LCCs also became the interface between society and military actors (militias and government forces), in some cases even mediating local humanitarian access. More often than not they were left by hostile or powerless state officials to manage the settling of hundreds of thousands of war displaced among already devastated suburban communities.
By mid-2012, particularly in northern Syria, regime forces had withdrawn or been forced out of many areas by rebel armed groups. LCCs and newly formed local civil society organisations (CSOs) filled the void left by defunct regime structures, transforming their resistance function into local government responsibilities by establishing ad hoc administrative structures whenever they could – resuming some state services, but also providing leadership in communities threatened by disintegration.
This rapid self-organisation and self-rule proved that, contrary to Assad’s assertions, the regime itself had caused the chaos, not the people. Local councils, often aided by CSOs such as the Union of Free Students (established in September 2011) and the Kurdish Youth Movement (established in 2005), were able to deliver essential services in the most difficult conditions.
In the province of Aleppo they have reopened schools, run health-care services, offered legal services, and treated victims of rape and traumatised children in both government and non-government controlled areas.
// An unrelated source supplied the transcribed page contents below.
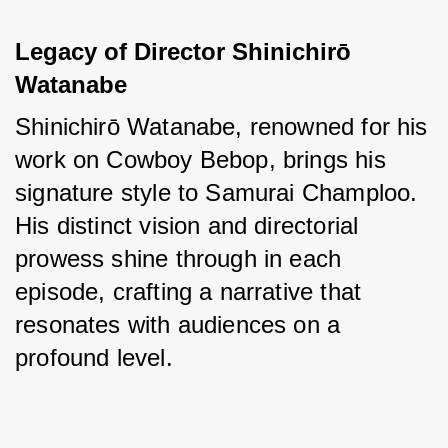
Legacy of Director Shinichirō 
Watanabe
Shinichirō Watanabe, renowned for his 
work on Cowboy Bebop, brings his 
signature style to Samurai Champloo. 
His distinct vision and directorial 
prowess shine through in each 
episode, crafting a narrative that 
resonates with audiences on a 
profound level.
In the city of Raqqa many activists and youth-led CSOs have been striving to maintain normal life despite the heavy presence of Islamist jihadi groups and a scarcity of resources, for example by opening youth recreation centres and organising cultural events, such as art and traditional craft exhibitions and plays mocking the Assad regime.
CSOs and activists are also working on numerous peacebuilding initiatives among communities and sects. These call on people not to deviate from the original goals of the revolution and condemn the actions of warlords in multi-sectarian regions such as the province of Homs. They try to protect minorities such as Christians in the Euphrates valley or Alawites in Aleppo. For example, the Nabd (Pulse) Coalition for Syrian Civil Youth, a cross-sectarian movement with branches in several cities set up by young activists in mid-2011, addressed the increasing influence of jihadi fighters through activities promoting sectarian unity.
Women’s CSOs have also organised peacebuilding activities between opposition and regime supporters, bringing together female regime loyalists and opposition supporters in activities aimed at highlighting the commonalities between them. Still, such initiatives remain scattered and sporadic. They lack moral support from political leaders and material support from the international community, as international NGOs’ engagement in Syria is tightly restricted by the regime. Civil leaders pay a high price (imprisonment or even death) and many have to emigrate, leaving society adrift.